**Your instructions:**
Every line of the entries that holds the word "pricing" is to be copied.

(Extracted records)
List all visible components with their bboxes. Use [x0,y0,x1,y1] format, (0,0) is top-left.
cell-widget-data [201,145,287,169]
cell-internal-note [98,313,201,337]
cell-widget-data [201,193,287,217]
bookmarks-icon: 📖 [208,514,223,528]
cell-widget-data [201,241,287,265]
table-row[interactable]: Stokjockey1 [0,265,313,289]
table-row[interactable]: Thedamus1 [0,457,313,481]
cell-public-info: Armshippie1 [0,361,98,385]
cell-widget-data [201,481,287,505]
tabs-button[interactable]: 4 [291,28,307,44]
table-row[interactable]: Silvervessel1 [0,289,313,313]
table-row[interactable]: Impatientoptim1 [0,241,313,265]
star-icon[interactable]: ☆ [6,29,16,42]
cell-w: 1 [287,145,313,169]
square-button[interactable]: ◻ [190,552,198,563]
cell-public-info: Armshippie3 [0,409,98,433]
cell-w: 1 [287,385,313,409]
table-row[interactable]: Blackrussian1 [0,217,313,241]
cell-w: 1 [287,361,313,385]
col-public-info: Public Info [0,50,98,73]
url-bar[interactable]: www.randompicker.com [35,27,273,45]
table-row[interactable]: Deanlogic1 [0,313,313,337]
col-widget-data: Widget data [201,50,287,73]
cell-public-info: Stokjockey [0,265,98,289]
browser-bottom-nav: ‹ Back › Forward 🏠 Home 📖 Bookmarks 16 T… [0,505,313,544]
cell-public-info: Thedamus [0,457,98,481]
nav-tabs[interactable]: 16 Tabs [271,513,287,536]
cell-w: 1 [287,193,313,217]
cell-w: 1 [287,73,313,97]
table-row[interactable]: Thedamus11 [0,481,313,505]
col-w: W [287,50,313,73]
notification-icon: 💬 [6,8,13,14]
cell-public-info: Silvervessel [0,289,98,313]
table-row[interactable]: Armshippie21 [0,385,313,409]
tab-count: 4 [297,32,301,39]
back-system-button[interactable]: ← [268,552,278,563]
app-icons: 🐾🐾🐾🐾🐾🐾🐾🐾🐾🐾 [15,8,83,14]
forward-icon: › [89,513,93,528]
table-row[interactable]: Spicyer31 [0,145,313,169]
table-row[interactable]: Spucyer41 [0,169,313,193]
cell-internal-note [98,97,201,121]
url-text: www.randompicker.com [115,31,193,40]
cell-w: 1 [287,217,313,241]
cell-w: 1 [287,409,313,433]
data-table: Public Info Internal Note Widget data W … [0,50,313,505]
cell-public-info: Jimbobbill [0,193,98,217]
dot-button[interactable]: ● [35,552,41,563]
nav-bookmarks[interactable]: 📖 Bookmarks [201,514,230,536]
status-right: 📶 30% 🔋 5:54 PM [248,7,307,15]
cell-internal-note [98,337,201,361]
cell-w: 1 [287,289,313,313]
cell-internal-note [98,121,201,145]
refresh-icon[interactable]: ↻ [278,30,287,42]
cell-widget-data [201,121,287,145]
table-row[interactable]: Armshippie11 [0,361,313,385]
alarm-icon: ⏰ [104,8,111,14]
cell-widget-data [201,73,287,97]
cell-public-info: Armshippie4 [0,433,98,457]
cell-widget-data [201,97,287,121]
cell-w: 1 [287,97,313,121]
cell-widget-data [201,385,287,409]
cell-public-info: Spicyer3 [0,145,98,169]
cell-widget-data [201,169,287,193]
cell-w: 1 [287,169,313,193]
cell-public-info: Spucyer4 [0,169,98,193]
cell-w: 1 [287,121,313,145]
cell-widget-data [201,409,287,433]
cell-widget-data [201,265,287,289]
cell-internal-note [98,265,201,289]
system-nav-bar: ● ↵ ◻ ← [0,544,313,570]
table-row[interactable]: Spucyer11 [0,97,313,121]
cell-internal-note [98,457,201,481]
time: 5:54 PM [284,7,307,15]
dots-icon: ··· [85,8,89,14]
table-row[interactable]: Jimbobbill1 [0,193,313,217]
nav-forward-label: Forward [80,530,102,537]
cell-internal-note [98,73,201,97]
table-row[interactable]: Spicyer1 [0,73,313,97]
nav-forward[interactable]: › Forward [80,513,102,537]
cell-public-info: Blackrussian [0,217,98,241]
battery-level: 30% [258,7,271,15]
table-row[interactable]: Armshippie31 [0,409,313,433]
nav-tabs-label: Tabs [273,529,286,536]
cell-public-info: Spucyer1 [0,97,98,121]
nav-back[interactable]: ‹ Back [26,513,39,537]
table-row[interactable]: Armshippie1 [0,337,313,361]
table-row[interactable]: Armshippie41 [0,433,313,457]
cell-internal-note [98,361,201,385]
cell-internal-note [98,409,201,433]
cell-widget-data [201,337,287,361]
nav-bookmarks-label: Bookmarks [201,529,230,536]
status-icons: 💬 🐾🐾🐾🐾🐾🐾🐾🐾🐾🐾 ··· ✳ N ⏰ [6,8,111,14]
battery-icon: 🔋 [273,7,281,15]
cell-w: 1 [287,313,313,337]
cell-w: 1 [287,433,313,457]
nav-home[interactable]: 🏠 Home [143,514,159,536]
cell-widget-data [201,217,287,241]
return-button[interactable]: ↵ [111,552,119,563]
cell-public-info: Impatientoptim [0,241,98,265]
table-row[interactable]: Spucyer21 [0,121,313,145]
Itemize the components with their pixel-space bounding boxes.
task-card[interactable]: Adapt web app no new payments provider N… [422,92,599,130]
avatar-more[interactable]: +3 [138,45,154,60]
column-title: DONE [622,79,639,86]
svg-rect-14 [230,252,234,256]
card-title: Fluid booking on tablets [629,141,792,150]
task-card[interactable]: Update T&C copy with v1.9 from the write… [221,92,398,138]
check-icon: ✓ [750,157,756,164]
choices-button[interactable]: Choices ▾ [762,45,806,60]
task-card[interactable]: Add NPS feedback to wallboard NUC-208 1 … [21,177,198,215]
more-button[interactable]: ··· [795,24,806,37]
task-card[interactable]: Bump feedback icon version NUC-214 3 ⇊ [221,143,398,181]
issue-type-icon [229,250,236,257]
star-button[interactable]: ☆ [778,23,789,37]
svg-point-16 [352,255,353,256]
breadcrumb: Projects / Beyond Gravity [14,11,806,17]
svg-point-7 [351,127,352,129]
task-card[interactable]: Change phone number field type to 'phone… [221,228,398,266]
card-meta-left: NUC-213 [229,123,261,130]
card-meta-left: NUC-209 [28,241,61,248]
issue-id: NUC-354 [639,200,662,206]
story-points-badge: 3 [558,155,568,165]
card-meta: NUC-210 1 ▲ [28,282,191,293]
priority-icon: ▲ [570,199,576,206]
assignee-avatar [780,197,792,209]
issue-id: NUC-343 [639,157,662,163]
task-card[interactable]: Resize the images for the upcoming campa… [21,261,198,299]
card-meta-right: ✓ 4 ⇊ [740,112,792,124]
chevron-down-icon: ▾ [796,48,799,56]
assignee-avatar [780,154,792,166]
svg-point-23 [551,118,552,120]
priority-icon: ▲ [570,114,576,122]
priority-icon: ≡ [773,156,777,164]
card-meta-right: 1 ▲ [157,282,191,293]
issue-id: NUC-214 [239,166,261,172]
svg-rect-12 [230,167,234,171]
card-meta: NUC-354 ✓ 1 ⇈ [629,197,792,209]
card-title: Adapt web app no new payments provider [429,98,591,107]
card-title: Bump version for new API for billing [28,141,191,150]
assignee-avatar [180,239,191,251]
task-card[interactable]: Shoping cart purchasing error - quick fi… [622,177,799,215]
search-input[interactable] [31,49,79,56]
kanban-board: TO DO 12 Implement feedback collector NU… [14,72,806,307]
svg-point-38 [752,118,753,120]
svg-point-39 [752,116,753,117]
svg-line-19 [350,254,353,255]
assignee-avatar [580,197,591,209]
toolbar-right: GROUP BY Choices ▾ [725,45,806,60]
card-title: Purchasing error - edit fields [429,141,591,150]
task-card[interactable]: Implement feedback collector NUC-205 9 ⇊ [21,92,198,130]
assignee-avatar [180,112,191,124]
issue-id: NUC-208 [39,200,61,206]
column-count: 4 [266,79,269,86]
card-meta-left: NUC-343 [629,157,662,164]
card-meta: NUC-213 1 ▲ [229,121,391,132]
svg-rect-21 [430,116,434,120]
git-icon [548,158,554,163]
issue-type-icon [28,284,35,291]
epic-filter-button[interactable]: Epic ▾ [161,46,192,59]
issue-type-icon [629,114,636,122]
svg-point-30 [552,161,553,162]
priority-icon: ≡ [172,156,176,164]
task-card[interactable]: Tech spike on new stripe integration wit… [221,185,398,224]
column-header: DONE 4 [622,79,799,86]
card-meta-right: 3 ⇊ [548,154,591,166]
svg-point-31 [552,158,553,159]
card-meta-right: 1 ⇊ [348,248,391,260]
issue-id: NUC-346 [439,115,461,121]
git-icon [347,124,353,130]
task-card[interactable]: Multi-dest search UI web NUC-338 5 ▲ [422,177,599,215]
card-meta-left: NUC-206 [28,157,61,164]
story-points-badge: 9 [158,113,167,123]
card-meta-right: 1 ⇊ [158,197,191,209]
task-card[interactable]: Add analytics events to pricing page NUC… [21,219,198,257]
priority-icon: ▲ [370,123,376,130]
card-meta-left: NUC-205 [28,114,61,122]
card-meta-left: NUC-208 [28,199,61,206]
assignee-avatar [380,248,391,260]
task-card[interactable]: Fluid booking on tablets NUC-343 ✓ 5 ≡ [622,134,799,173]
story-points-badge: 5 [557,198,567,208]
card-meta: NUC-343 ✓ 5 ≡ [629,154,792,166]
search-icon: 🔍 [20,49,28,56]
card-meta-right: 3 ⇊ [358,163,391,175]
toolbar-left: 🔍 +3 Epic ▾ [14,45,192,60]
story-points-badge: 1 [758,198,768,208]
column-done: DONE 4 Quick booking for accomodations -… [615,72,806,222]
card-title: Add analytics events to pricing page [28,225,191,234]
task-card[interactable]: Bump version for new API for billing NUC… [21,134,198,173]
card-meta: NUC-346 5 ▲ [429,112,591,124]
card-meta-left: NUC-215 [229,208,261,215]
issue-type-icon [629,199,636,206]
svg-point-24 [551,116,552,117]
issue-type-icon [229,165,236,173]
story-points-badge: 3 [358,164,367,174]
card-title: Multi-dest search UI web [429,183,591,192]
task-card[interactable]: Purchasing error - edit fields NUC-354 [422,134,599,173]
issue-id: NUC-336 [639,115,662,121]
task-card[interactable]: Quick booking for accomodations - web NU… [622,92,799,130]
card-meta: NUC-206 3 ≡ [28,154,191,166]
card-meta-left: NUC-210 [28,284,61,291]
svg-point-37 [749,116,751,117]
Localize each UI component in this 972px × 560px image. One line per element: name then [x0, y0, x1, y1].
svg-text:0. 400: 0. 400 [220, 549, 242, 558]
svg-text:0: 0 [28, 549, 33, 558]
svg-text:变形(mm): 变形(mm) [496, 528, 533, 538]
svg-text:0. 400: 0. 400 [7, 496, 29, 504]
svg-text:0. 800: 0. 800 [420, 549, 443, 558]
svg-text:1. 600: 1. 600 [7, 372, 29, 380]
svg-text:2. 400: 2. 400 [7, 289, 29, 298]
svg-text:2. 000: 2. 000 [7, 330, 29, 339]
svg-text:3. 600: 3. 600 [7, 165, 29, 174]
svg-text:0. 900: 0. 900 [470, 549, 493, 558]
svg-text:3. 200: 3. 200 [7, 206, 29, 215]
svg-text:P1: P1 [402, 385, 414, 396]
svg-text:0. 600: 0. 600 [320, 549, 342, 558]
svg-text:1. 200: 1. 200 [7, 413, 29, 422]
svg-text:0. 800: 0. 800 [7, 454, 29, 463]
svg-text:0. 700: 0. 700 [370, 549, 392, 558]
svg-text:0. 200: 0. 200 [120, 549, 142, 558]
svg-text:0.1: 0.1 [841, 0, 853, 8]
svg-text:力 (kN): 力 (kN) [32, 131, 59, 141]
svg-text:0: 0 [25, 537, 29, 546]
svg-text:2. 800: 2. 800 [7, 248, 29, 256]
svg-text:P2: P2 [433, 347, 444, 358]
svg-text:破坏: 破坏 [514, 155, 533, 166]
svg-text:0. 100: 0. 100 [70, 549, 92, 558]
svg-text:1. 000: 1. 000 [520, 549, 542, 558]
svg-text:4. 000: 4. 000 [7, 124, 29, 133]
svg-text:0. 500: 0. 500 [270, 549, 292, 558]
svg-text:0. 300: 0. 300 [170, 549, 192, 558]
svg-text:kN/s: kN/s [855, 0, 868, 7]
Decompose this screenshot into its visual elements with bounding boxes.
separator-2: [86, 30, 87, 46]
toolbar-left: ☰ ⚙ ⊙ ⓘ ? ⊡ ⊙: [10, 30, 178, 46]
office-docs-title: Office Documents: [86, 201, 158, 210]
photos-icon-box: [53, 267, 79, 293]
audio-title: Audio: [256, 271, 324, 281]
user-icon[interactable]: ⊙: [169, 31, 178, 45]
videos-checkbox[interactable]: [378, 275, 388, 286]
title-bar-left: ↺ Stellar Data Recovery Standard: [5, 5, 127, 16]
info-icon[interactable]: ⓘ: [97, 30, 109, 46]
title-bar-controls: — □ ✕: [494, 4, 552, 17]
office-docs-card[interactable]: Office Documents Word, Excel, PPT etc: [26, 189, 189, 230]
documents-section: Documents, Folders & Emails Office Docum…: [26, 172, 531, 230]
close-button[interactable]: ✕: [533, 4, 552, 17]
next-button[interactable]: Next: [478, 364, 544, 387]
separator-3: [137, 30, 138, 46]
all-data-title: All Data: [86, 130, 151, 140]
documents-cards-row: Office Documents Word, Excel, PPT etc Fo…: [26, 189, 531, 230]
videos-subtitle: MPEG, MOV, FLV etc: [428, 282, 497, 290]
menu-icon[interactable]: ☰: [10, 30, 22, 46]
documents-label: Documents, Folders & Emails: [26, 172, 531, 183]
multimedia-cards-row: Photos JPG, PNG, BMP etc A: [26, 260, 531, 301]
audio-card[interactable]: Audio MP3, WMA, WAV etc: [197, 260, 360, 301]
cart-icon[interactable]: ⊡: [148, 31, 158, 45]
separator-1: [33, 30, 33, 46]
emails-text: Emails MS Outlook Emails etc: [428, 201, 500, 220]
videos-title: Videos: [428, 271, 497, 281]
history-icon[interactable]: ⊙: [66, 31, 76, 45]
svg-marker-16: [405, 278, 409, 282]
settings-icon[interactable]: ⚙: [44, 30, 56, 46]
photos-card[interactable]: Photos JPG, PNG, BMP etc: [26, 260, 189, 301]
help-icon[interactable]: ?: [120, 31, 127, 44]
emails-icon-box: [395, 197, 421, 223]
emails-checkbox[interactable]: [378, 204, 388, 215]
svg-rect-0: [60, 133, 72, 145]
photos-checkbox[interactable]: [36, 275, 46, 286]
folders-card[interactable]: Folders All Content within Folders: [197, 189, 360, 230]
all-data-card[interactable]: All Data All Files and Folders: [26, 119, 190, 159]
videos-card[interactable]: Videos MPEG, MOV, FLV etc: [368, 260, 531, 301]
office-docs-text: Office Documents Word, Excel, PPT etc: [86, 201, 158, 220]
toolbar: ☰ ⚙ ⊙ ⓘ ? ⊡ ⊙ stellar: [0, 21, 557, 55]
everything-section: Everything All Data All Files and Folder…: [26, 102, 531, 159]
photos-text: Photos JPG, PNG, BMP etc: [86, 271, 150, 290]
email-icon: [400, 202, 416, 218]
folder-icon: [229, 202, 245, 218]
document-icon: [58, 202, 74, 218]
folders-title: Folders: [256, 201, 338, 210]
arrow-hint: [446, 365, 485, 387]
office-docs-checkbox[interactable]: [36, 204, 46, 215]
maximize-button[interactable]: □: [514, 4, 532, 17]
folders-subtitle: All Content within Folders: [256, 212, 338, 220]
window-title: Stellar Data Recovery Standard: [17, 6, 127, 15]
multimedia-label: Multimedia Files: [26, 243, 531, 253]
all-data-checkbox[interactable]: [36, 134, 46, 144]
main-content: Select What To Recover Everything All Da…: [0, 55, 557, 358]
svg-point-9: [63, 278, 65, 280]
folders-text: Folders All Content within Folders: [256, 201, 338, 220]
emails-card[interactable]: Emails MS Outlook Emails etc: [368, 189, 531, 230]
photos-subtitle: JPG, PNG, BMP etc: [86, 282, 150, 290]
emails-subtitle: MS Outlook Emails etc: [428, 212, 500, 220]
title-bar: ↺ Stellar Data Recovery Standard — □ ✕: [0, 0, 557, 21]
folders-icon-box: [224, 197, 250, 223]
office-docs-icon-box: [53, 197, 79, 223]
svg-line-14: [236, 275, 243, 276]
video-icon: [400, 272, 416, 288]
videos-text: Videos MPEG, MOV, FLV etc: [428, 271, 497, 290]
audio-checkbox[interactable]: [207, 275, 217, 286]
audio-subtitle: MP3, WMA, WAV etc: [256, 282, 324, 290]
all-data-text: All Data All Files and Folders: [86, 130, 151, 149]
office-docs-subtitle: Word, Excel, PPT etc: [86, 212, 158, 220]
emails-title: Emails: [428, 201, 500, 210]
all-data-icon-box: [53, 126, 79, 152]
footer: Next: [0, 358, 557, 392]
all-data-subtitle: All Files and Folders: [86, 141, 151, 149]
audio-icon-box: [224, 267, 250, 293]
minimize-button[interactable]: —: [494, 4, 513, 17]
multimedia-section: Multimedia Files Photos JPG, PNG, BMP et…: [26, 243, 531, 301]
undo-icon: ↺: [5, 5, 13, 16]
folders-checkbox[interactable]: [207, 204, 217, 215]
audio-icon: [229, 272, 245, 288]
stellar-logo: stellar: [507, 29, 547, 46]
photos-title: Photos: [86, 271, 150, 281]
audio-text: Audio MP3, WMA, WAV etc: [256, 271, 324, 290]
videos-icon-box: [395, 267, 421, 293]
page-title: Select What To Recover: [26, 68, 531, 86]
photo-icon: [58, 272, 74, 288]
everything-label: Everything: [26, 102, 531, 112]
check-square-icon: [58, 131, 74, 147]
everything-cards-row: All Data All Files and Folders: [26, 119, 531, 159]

**Solved exercise:**
task-card[interactable]: Add analytics events to pricing page NUC… [21,219,198,257]
card-title: Add analytics events to pricing page [28,225,191,234]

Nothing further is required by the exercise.